- [Provided material]
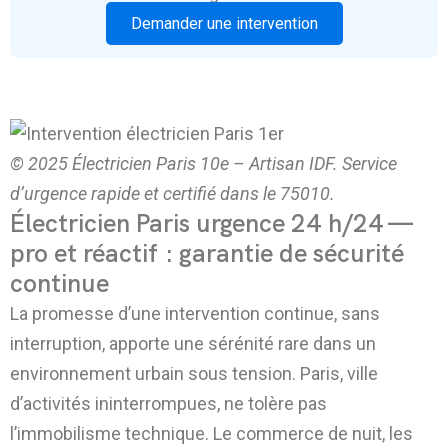
Demander une intervention
© 2025 Électricien Paris 10e – Artisan IDF. Service
d’urgence rapide et certifié dans le 75010.
Électricien Paris urgence 24 h/24 —
pro et réactif : garantie de sécurité
continue
La promesse d’une intervention continue, sans
interruption, apporte une sérénité rare dans un
environnement urbain sous tension. Paris, ville
d’activités ininterrompues, ne tolère pas
l’immobilisme technique. Le commerce de nuit, les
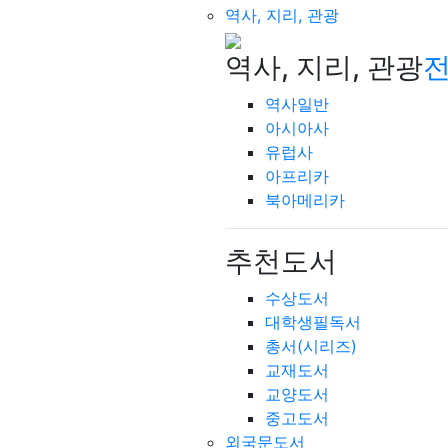
역사, 지리, 관광
역사, 지리, 관광
전
역사일반
아시아사
유럽사
아프리카
북아메리카
추천도서
수상도서
대학생필독서
총서(시리즈)
교재도서
교양도서
중고도서
외국문도서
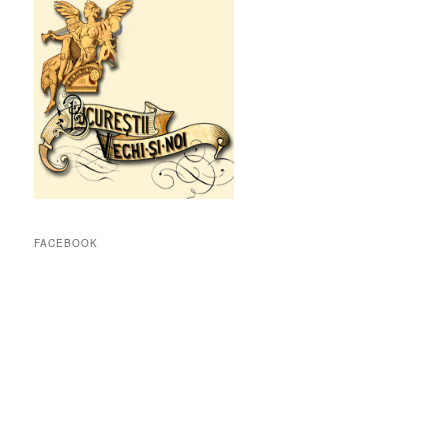
FACEBOOK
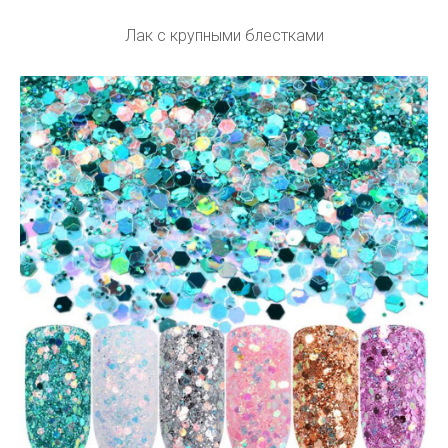
Лак с крупными блестками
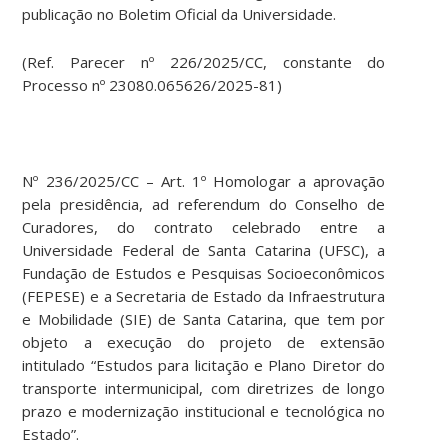
publicação no Boletim Oficial da Universidade.
(Ref. Parecer nº 226/2025/CC, constante do
Processo nº 23080.065626/2025-81)
Nº 236/2025/CC – Art. 1º Homologar a aprovação
pela presidência, ad referendum do Conselho de
Curadores, do contrato celebrado entre a
Universidade Federal de Santa Catarina (UFSC), a
Fundação de Estudos e Pesquisas Socioeconômicos
(FEPESE) e a Secretaria de Estado da Infraestrutura
e Mobilidade (SIE) de Santa Catarina, que tem por
objeto a execução do projeto de extensão
intitulado “Estudos para licitação e Plano Diretor do
transporte intermunicipal, com diretrizes de longo
prazo e modernização institucional e tecnológica no
Estado”.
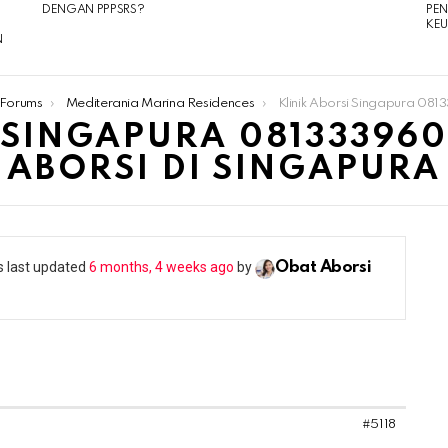
DENGAN PPPSRS?
PE
KE
N
Forums
Mediterania Marina Residences
Klinik Aborsi Singapura 081333960089 Jual Obat Aborsi
 SINGAPURA 08133396
ABORSI DI SINGAPURA
as last updated
6 months, 4 weeks ago
by
Obat Aborsi
#5118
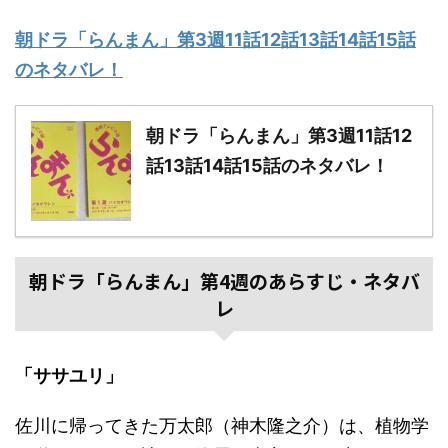
朝ドラ「らんまん」第3週11話12話13話14話15話
のネタバレ！
朝ドラ「らんまん」第3週11話12
話13話14話15話のネタバレ！
朝ドラ「らんまん」第4週のあらすじ・ネタバ
レ
「ササユリ」
佐川に帰ってきた万太郎（神木隆之介）は、植物学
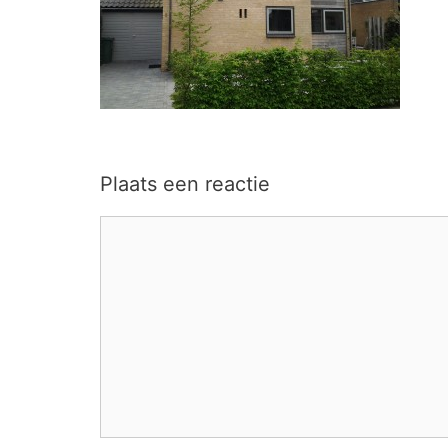
Plaats een reactie
Reactie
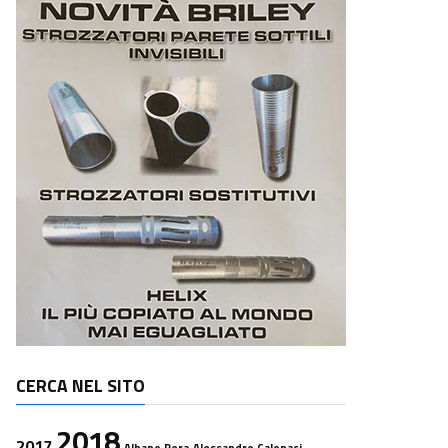
CERCA NEL SITO
2018
2017
Albano Pera
Alessandro Calonaci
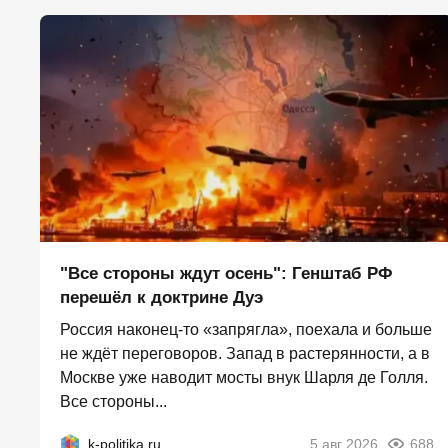
"Все стороны ждут осень": Генштаб РФ
перешёл к доктрине Дуэ
Россия наконец-то «запрягла», поехала и больше
не ждёт переговоров. Запад в растерянности, а в
Москве уже наводит мосты внук Шарля де Голля.
Все стороны...
k-politika.ru
5 авг 2026
688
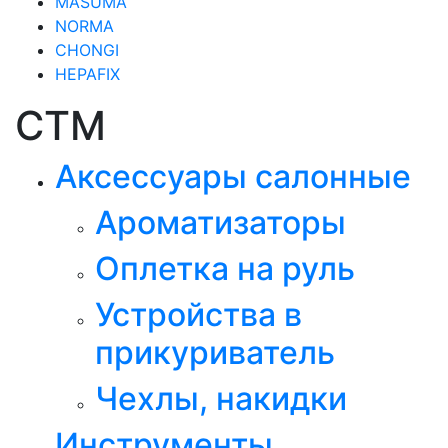
MASUMA
NORMA
CHONGI
HEPAFIX
СТМ
Аксессуары салонные
Ароматизаторы
Оплетка на руль
Устройства в
прикуриватель
Чехлы, накидки
Инструменты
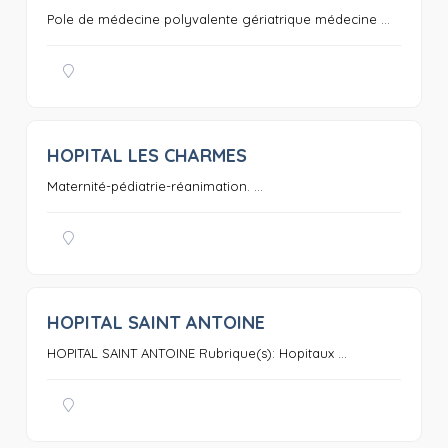
Pole de médecine polyvalente gériatrique médecine ...
HOPITAL LES CHARMES
0
Maternité-pédiatrie-réanimation. ...
HOPITAL SAINT ANTOINE
0
HOPITAL SAINT ANTOINE Rubrique(s): Hopitaux ...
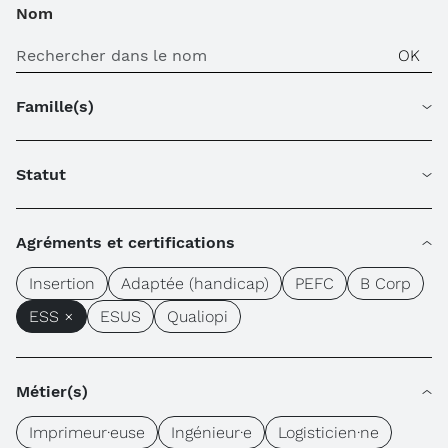
Nom
Famille(s)
Statut
Agréments et certifications
Insertion
Adaptée (handicap)
PEFC
B Corp
ESS ×
ESUS
Qualiopi
Métier(s)
Imprimeur·euse
Ingénieur·e
Logisticien·ne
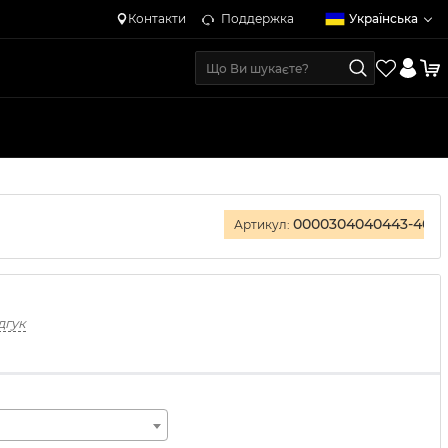
Контакти
Поддержка
Українська
0000304040443-40
Артикул:
дгук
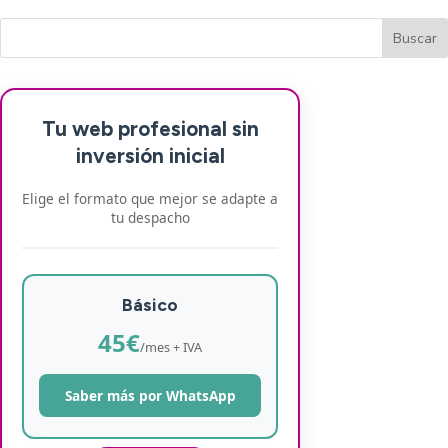
Tu web profesional sin
inversión inicial
Elige el formato que mejor se adapte a
tu despacho
Básico
45€
/mes + IVA
Saber más por WhatsApp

- [Work instruction]
Output each record verbatim, but skip anything that is a picture.

- [Answer for the task]
Demander une intervention
© 2025 Électricien Paris 10e – Artisan IDF. Service
d’urgence rapide et certifié dans le 75010.
Électricien Paris urgence 24 h/24 —
pro et réactif : garantie de sécurité
continue
La promesse d’une intervention continue, sans
interruption, apporte une sérénité rare dans un
environnement urbain sous tension. Paris, ville
d’activités ininterrompues, ne tolère pas
l’immobilisme technique. Le commerce de nuit, les
역사, 지리, 관광
역사, 지리, 관광
전
역사일반
아시아사
유럽사
아프리카
북아메리카
추천도서
수상도서
대학생필독서
총서(시리즈)
교재도서
교양도서
중고도서
외국문도서
FACEBOOK
Лак с крупными блестками
publicação no Boletim Oficial da Universidade.
(Ref. Parecer nº 226/2025/CC, constante do
Processo nº 23080.065626/2025-81)
Nº 236/2025/CC – Art. 1º Homologar a aprovação
pela presidência, ad referendum do Conselho de
Curadores, do contrato celebrado entre a
Universidade Federal de Santa Catarina (UFSC), a
Fundação de Estudos e Pesquisas Socioeconômicos
(FEPESE) e a Secretaria de Estado da Infraestrutura
e Mobilidade (SIE) de Santa Catarina, que tem por
objeto a execução do projeto de extensão
intitulado “Estudos para licitação e Plano Diretor do
transporte intermunicipal, com diretrizes de longo
prazo e modernização institucional e tecnológica no
Estado”.
DENGAN PPPSRS?
PE
KE
N
Forums
Mediterania Marina Residences
Klinik Aborsi Singapura 081333960089 Jual Obat Aborsi
 SINGAPURA 08133396
ABORSI DI SINGAPURA
as last updated
6 months, 4 weeks ago
by
Obat Aborsi
#5118
朝ドラ「らんまん」第3週11話12話13話14話15話
のネタバレ！
朝ドラ「らんまん」第3週11話12
話13話14話15話のネタバレ！
朝ドラ「らんまん」第4週のあらすじ・ネタバ
レ
「ササユリ」
佐川に帰ってきた万太郎（神木隆之介）は、植物学
Plaats een reactie
Reactie
CERCA NEL SITO
2018
2017
Albano Pera
Alessandro Calonaci
"Все стороны ждут осень": Генштаб РФ
перешёл к доктрине Дуэ
Россия наконец-то «запрягла», поехала и больше
не ждёт переговоров. Запад в растерянности, а в
Москве уже наводит мосты внук Шарля де Голля.
Все стороны...
k-politika.ru
5 авг 2026
688
MASUMA
NORMA
CHONGI
HEPAFIX
СТМ
Аксессуары салонные
Ароматизаторы
Оплетка на руль
Устройства в
прикуриватель
Чехлы, накидки
Инструменты
Pole de médecine polyvalente gériatrique médecine ...
HOPITAL LES CHARMES
0
Maternité-pédiatrie-réanimation. ...
HOPITAL SAINT ANTOINE
0
HOPITAL SAINT ANTOINE Rubrique(s): Hopitaux ...
Nom
Famille(s)
Statut
Agréments et certifications
Insertion
Adaptée (handicap)
PEFC
B Corp
ESS ×
ESUS
Qualiopi
Métier(s)
Imprimeur·euse
Ingénieur·e
Logisticien·ne
Контакти
Поддержка
Українська
0000304040443-40
Артикул:
дгук
Tu web profesional sin
inversión inicial
Elige el formato que mejor se adapte a
tu despacho
Básico
45€
/mes + IVA
Saber más por WhatsApp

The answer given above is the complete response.